Subject: a new KNF (and some comments)
To: None <tech-misc@netbsd.org>
From: Luke Mewburn <lukem@cs.rmit.edu.au>
List: tech-kern
Date: 01/21/2000 11:50:29
Well, there seems to be considerable debate on what the KNF should be.
Some people seem to believe that we should totally revise the coding
style, some want it updated to ANSI, some don't want to change at all.

Here's what I propose:

* Update it to ANSI C (`c89').
  RATIONALE:
	It's ten years since c89 was released, and our compiler has always
	supported it.  Even with the __P() macros to appease K&R compilers,
	it appears that there are other c89 constructs used in our code (as
	I discovered when porting ftp(1) to HP/UX and having problems with
	a K&R compiler with char [] initialisation, amongst other things).
	Some people will argue that this would make porting netbsd to older
	platforms without an ANSI compiler more difficult. This indicates
	that we need to rethink the way that we port to a new system. Rather
	than:
		build kernel with native tools
		bootstrap userland
		port build environment
	we should be doing
		port build environment to cross compile
		build compiler with cross compiler
		build userland with cross compiler
	We have been offered the expertise of people who do this type of
	cross compiling for a living (e.g, Cygnus) if necessary.

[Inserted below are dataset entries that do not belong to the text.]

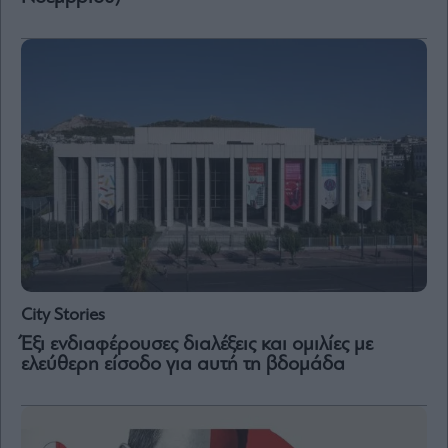
City Stories
Έξι ενδιαφέρουσες διαλέξεις και ομιλίες με
ελεύθερη είσοδο για αυτή τη βδομάδα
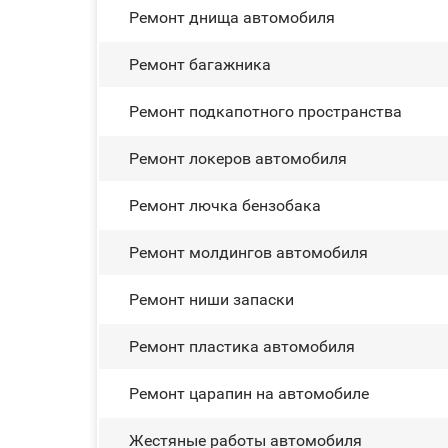
Ремонт днища автомобиля
Ремонт багажника
Ремонт подкапотного пространства
Ремонт лoĸepoв автомобиля
Ремонт лючка бензобака
Ремонт молдингов автомобиля
Ремонт ниши запаски
Ремонт пластика автомобиля
Ремонт царапин на автомобиле
Жестяные работы автомобиля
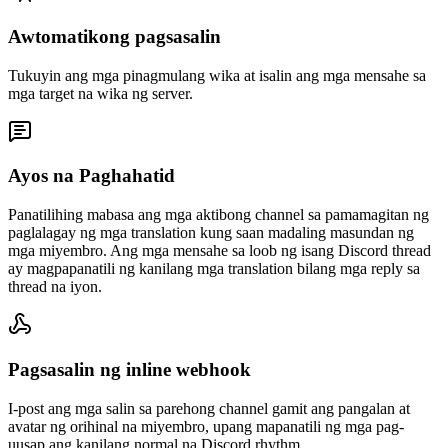
Awtomatikong pagsasalin
Tukuyin ang mga pinagmulang wika at isalin ang mga mensahe sa
mga target na wika ng server.
Ayos na Paghahatid
Panatilihing mabasa ang mga aktibong channel sa pamamagitan ng
paglalagay ng mga translation kung saan madaling masundan ng
mga miyembro. Ang mga mensahe sa loob ng isang Discord thread
ay magpapanatili ng kanilang mga translation bilang mga reply sa
thread na iyon.
Pagsasalin ng inline webhook
I-post ang mga salin sa parehong channel gamit ang pangalan at
avatar ng orihinal na miyembro, upang mapanatili ng mga pag-
uusap ang kanilang normal na Discord rhythm.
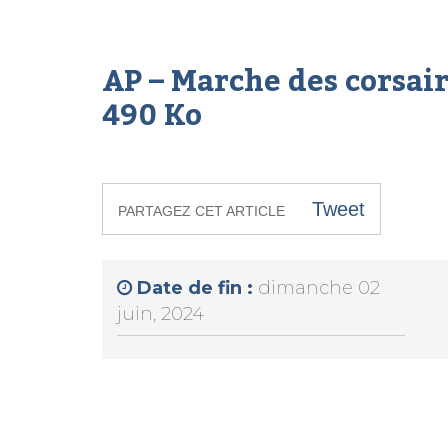
AP – Marche des corsaire
490 Ko
Tweet
PARTAGEZ CET ARTICLE
Date de fin :
dimanche 02
juin, 2024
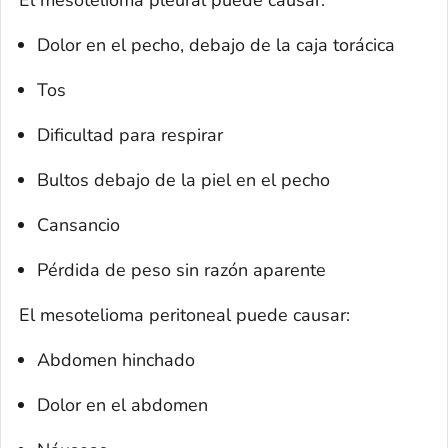
El mesotelioma pleural puede causar:
Dolor en el pecho, debajo de la caja torácica
Tos
Dificultad para respirar
Bultos debajo de la piel en el pecho
Cansancio
Pérdida de peso sin razón aparente
El mesotelioma peritoneal puede causar:
Abdomen hinchado
Dolor en el abdomen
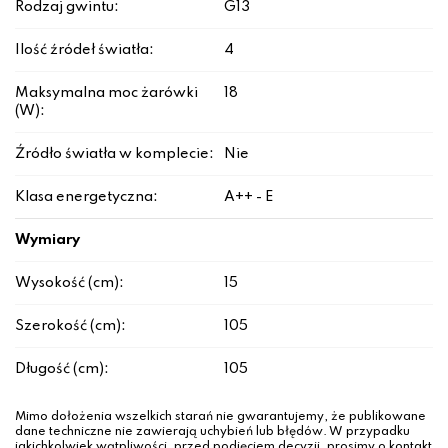
Rodzaj gwintu:
G13
Ilość źródeł światła:
4
Maksymalna moc żarówki
18
(W):
Źródło światła w komplecie:
Nie
Klasa energetyczna:
A++ - E
Wymiary
Wysokość (cm):
15
Szerokość (cm):
105
Długość (cm):
105
Mimo dołożenia wszelkich starań nie gwarantujemy, że publikowane
dane techniczne nie zawierają uchybień lub błędów. W przypadku
jakichkolwiek wątpliwości, przed podjęciem decyzji, prosimy o kontakt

* Update for current NetBSD practice in source code templates, such
  as copyright location, __RCSID macros, etc.
  RATIONALE:
	It's what we do, the style guide should reflect that.

* Define block macros as
	do { /* ... */ } while (0)
  instead of 
	{ /* ... */ }
  so that a developer can put a trailing `;' on a macro (and treat it like
  a function call).


Issues to still be resolved:

* Guidelines for defining elements in a struct. An important consideration
  is memory wastage if items have to be aligned. We need a way of specifying
  this in the document (look for `XXX' in the file below).


Other points:

* We are not considering changing our indenting style or indent level.
  This is a contentious issue and a lot of developers object to the
  alternate proposals made (no matter how many reports on code
  readability from academics you can drag up).
  We have ~ 25,500 files with ~ 8,200,000 lines of code, and we're not
  reformatting it.

* If this is approved (i.e, not shot down for really good reasons), I
  suggest that we 

	a) require new files follow the new guide
	b) modify old source code when appropriate.
	c) modify changed source files by:
		- convert original file to new style, and commit first
		- add new functionality, and commit separately.

The last point, of course, is contentious...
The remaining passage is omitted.